You have the right to receive an accounting of certain disclosures of your PHI made within six (6) years immediately preceding your request. But, we are not required to provide you with an accounting of disclosures of your PHI: (a) for the purposes of treatment, payment, or healthcare operations; (b) for disclosures that you expressly authorized; (c) disclosure made to you, your family or friends, or (d) for disclosures made for law enforcement or certain other governmental purposes.
Right to request restrictions on uses and disclosures of your PHI. You have the right to request that we restrict how we use and disclose your medical information for treatment, payment of healthcare operations purposes, or to restrict the information that is provided to family, friends and other individuals involved in your healthcare. However, we are only required to abide by a requested restriction under limited circumstances, and it is generally our policy that we will not agree to any restrictions unless required by law to do so.
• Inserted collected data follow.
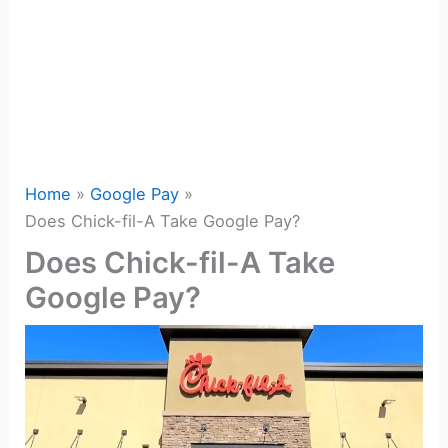
Home
Google Pay
Does Chick-fil-A Take Google Pay?
Does Chick-fil-A Take
Google Pay?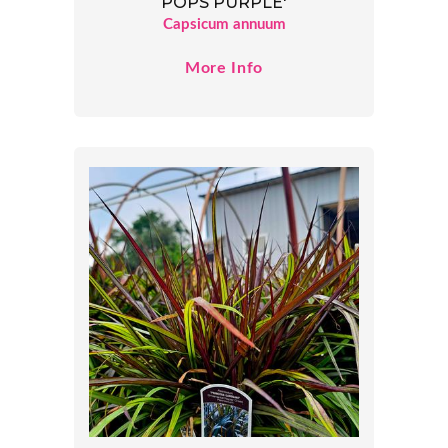
POPS PURPLE'
Capsicum annuum
More Info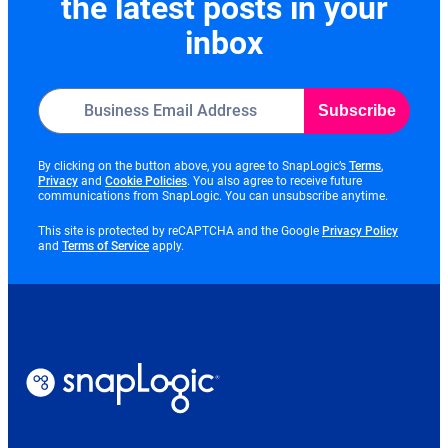
the latest posts in your
inbox
Subscribe
opens
By clicking on the button above, you agree to SnapLogic’s
Terms
,
opens
opens
in
Privacy
and
Cookie Policies
. You also agree to receive future
in
in
new
communications from SnapLogic. You can unsubscribe anytime.
new
new
tab
tab
tab
opens
This site is protected by reCAPTCHA and the Google
Privacy Policy
opens
in
and
Terms of Service
apply.
in
new
new
tab
tab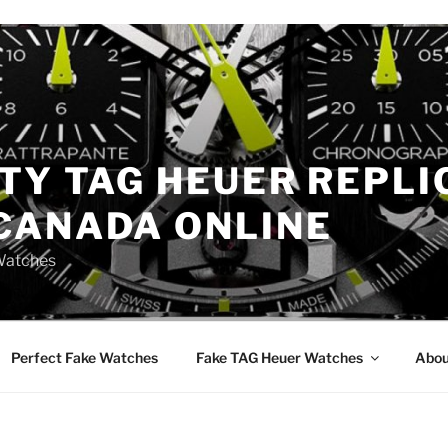
TY TAG HEUER REPLI
CANADA ONLINE
Watches
Perfect Fake Watches
Fake TAG Heuer Watches
Abou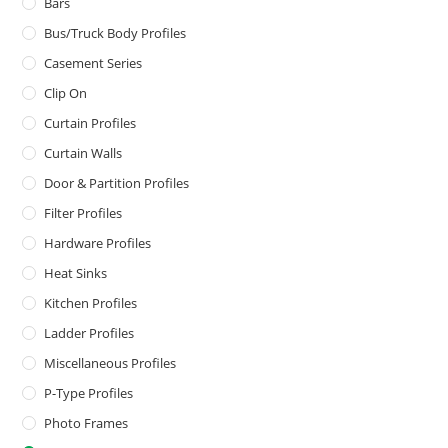
Bars
Bus/Truck Body Profiles
Casement Series
Clip On
Curtain Profiles
Curtain Walls
Door & Partition Profiles
Filter Profiles
Hardware Profiles
Heat Sinks
Kitchen Profiles
Ladder Profiles
Miscellaneous Profiles
P-Type Profiles
Photo Frames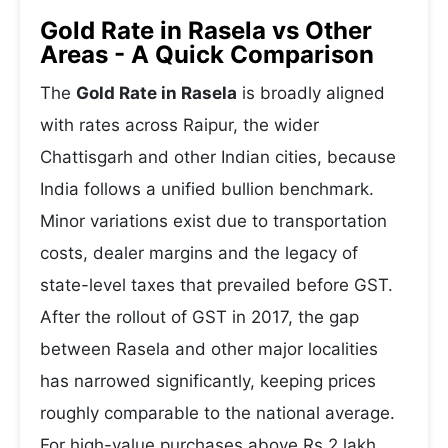
Gold Rate in Rasela vs Other
Areas - A Quick Comparison
The
Gold Rate in Rasela
is broadly aligned
with rates across Raipur, the wider
Chattisgarh and other Indian cities, because
India follows a unified bullion benchmark.
Minor variations exist due to transportation
costs, dealer margins and the legacy of
state-level taxes that prevailed before GST.
After the rollout of GST in 2017, the gap
between Rasela and other major localities
has narrowed significantly, keeping prices
roughly comparable to the national average.
For high-value purchases above Rs 2 lakh,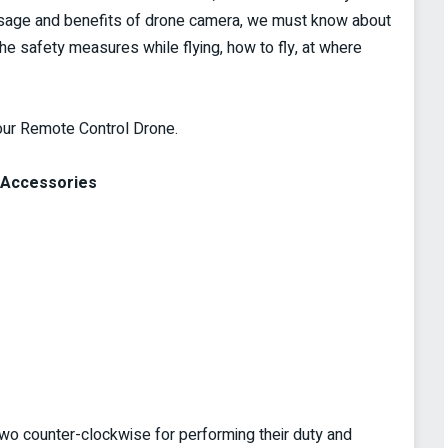
 usage and benefits of drone camera, we must know about
he safety measures while flying, how to fly, at where
your Remote Control Drone.
s Accessories
wo counter-clockwise for performing their duty and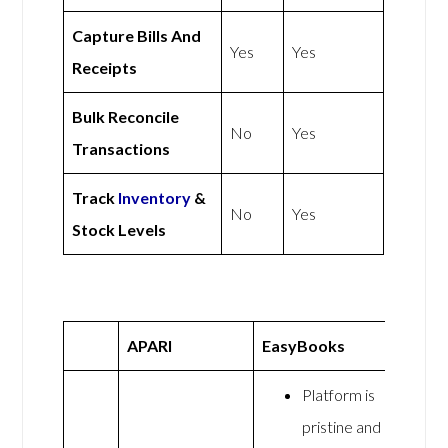
Capture Bills And
Yes
Yes
Receipts
Bulk Reconcile
No
Yes
Transactions
Track
Inventory
&
No
Yes
Stock Levels
APARI
EasyBooks
Platform is
pristine and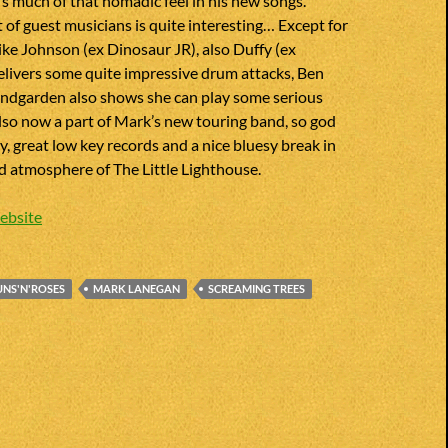
’s much of that nomadic feel in his new songs.
t of guest musicians is quite interesting… Except for
ke Johnson (ex Dinosaur JR), also Duffy (ex
elivers some quite impressive drum attacks, Ben
ndgarden also shows she can play some serious
 also now a part of Mark’s new touring band, so god
 great low key records and a nice bluesy break in
od atmosphere of The Little Lighthouse.
ebsite
NS'N'ROSES
MARK LANEGAN
SCREAMING TREES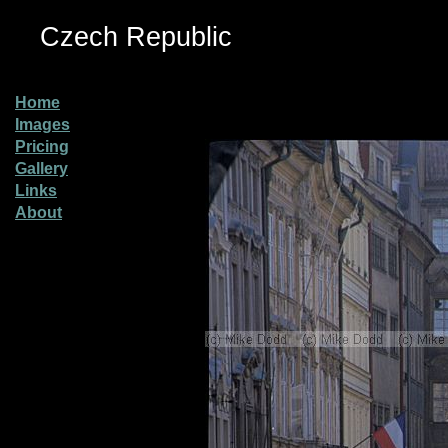
Czech Republic
Home
Images
Pricing
Gallery
Links
About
TAD is required to abide by a requested restriction when you ask that we not release PHI to your health plan (insurer) about a service for which you (or someone on your behalf) have paid TAD in full. We are also required to abide by any restriction that we agree to. Notwithstanding, if you request a restriction that we agree to, and the information you asked us to restrict is needed to provide you with emergency treatment, then we may disclose the PHI to a healthcare provider for emergency treatment.
A restriction may be terminated if you agree to or request the termination. Most current restrictions may also be terminated by TAD as long as we notify you. If so, PHI that is created or received after the restriction is terminated is no longer subject to the restriction. But PHI that was restricted prior to the notice to you voiding the restriction must continue to be treated as restricted PHI. A restriction request must be made in writing to our HIPAA Compliance Officer.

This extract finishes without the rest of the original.